I will just start this blog abruptly without any proper introductory paragraph. The last time I had published over this platform was back in 2015 and today, it is 2021. Nearly six years have passed since my last post and that is a long time. I haven’t stopped writing, well no not really. I have been around sharing quotes, publishing academic papers, freelancing, and stuff like that but I haven’t really written something from my heart for my heart.
There are a couple of reasons for my absence, though they might just be excuses but still, I would like to believe that they are valid excuses. One of them which is really the worst is that I have become demotivated to write. I used to believe that I have a way with words and my hands are the medium of art but I came to understand that I might be flying over polluted clouds. My words, well they haven’t generated many readers and followers and I guess they aren’t really worthy of much praise so I just went silent. The other reason is life. Life is a beautiful trauma for us to live and wait for the light to reach our eyes.
I do have a lot to write and talk about but at the same time, I have nothing to say worthy enough for someone to read. This post is just an explanation post for a friend whom I really respect and I owe this much at least.
All I wish to say is that I do will to write but then again, I wonder, is it worth it to type down my words in front of the world who sees no charm in them? Should I really paint my thoughts over such canvases or should I just go back to my silence? I really don’t have a clue about that.

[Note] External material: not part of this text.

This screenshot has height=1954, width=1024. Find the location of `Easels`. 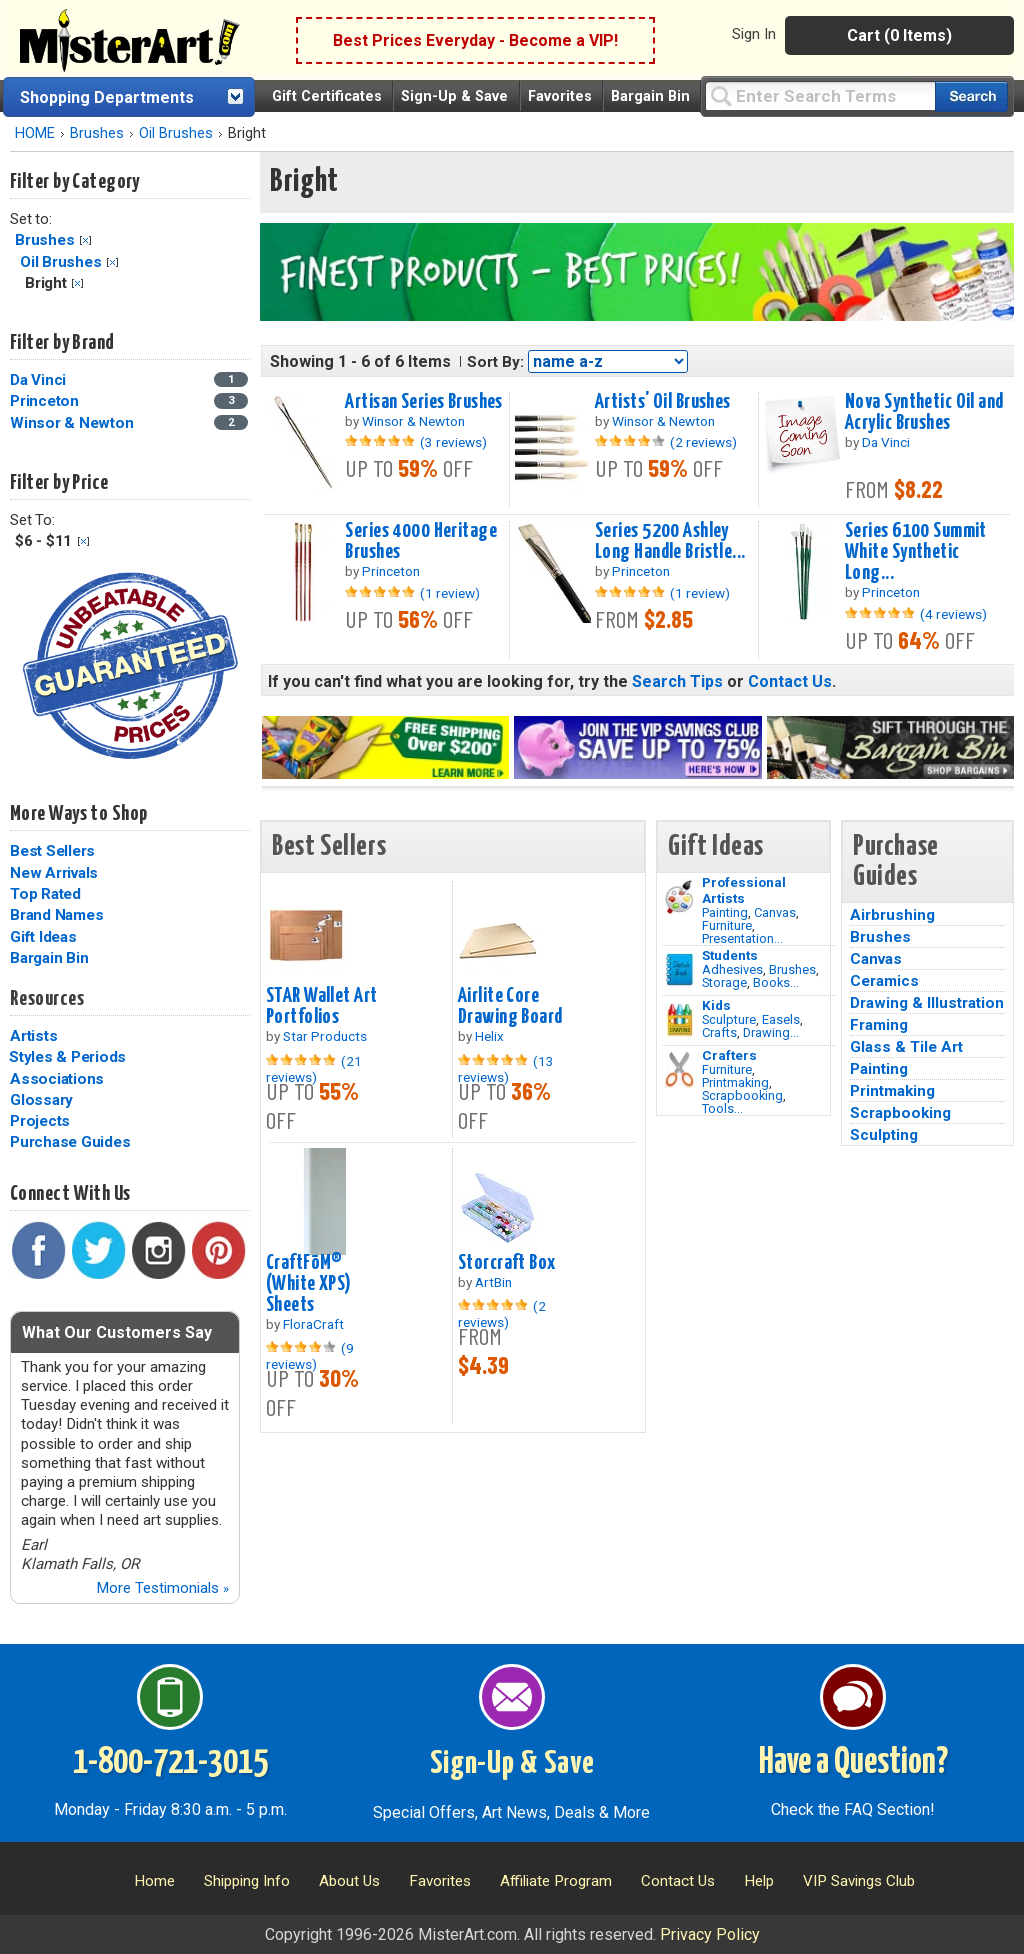 Easels is located at coordinates (781, 1019).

I might start writing once again if this post gets even 10 views or few comments because they will prove to me that I am heard and people do like hearing from me or who am I kidding with this?
So, basically, I have nothing more to say upon why I have stopped. Or maybe I do, but then again it is better to be left chained in my brain rather than inked down on this blog. But I can say, I still love to write and am passionate about this art. Even while writing this post, which basically is just a random vent, I am enjoying the music my fingers are making when they press the keys on the keyboard. Writing is and I believe will always be a part of who I am and that will never die but the fact remains that would I let it out publicly or not? I don’t know but who knows, we never know what life has stored for us in the upcoming moments. We just have to live it the best way we can.